▸ **Activity**: Character for character, give back every line below.
--- Task input Enclosed Below ---
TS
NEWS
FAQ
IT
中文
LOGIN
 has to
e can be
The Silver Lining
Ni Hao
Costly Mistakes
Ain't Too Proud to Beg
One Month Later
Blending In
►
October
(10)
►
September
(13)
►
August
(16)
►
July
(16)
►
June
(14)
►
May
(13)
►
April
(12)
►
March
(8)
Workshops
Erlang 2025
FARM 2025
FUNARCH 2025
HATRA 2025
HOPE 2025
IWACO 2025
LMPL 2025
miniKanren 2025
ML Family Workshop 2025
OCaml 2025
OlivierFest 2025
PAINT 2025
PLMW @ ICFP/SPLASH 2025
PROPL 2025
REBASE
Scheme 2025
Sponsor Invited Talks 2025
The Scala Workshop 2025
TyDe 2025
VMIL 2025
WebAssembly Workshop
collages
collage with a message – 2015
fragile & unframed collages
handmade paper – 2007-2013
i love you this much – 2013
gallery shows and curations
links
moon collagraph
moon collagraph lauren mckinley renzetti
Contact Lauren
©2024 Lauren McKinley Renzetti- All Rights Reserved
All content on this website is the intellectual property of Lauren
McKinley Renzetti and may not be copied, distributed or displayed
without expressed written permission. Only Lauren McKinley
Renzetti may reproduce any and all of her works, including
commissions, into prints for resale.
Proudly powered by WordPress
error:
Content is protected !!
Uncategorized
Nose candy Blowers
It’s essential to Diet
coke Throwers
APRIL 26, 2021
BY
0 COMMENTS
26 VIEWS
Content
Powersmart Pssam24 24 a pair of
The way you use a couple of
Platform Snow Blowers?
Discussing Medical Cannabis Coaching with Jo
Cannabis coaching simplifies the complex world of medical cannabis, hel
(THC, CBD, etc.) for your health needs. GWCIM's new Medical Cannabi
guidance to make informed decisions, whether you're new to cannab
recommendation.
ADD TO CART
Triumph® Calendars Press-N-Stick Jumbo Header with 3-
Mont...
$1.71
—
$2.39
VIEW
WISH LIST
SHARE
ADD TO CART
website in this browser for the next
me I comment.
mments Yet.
--- End of Enclosed Task input ---
▸ **Output for this exercise**:
TS
NEWS
FAQ
IT
中文
LOGIN
 has to
e can be
The Silver Lining
Ni Hao
Costly Mistakes
Ain't Too Proud to Beg
One Month Later
Blending In
►
October
(10)
►
September
(13)
►
August
(16)
►
July
(16)
►
June
(14)
►
May
(13)
►
April
(12)
►
March
(8)
Workshops
Erlang 2025
FARM 2025
FUNARCH 2025
HATRA 2025
HOPE 2025
IWACO 2025
LMPL 2025
miniKanren 2025
ML Family Workshop 2025
OCaml 2025
OlivierFest 2025
PAINT 2025
PLMW @ ICFP/SPLASH 2025
PROPL 2025
REBASE
Scheme 2025
Sponsor Invited Talks 2025
The Scala Workshop 2025
TyDe 2025
VMIL 2025
WebAssembly Workshop
collages
collage with a message – 2015
fragile & unframed collages
handmade paper – 2007-2013
i love you this much – 2013
gallery shows and curations
links
moon collagraph
moon collagraph lauren mckinley renzetti
Contact Lauren
©2024 Lauren McKinley Renzetti- All Rights Reserved
All content on this website is the intellectual property of Lauren
McKinley Renzetti and may not be copied, distributed or displayed
without expressed written permission. Only Lauren McKinley
Renzetti may reproduce any and all of her works, including
commissions, into prints for resale.
Proudly powered by WordPress
error:
Content is protected !!
Uncategorized
Nose candy Blowers
It’s essential to Diet
coke Throwers
APRIL 26, 2021
BY
0 COMMENTS
26 VIEWS
Content
Powersmart Pssam24 24 a pair of
The way you use a couple of
Platform Snow Blowers?
Discussing Medical Cannabis Coaching with Jo
Cannabis coaching simplifies the complex world of medical cannabis, hel
(THC, CBD, etc.) for your health needs. GWCIM's new Medical Cannabi
guidance to make informed decisions, whether you're new to cannab
recommendation.
ADD TO CART
Triumph® Calendars Press-N-Stick Jumbo Header with 3-
Mont...
$1.71
—
$2.39
VIEW
WISH LIST
SHARE
ADD TO CART
website in this browser for the next
me I comment.
mments Yet.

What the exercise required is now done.